Set every line of the data down again exactly, and keep the pictures out.

- Input records -
※
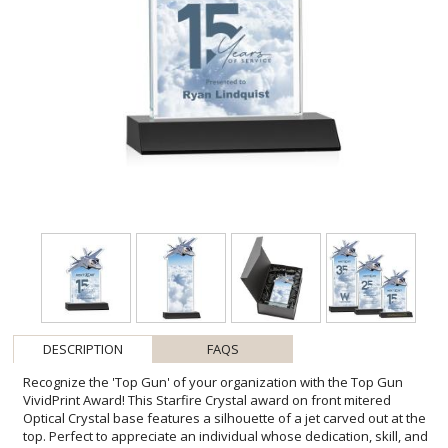
DESCRIPTION
FAQS
Recognize the 'Top Gun' of your organization with the Top Gun
VividPrint Award! This Starfire Crystal award on front mitered
Optical Crystal base features a silhouette of a jet carved out at the
top. Perfect to appreciate an individual whose dedication, skill, and
unwavering commitment to excellence have truly set them apart.
Packaged in a black satin-lined presentation gift box. Includes
imprinted image of the fighter jet. Second position imprint on base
※
- Completed exercise -
DESCRIPTION
FAQS
Recognize the 'Top Gun' of your organization with the Top Gun
VividPrint Award! This Starfire Crystal award on front mitered
Optical Crystal base features a silhouette of a jet carved out at the
top. Perfect to appreciate an individual whose dedication, skill, and
unwavering commitment to excellence have truly set them apart.
Packaged in a black satin-lined presentation gift box. Includes
imprinted image of the fighter jet. Second position imprint on base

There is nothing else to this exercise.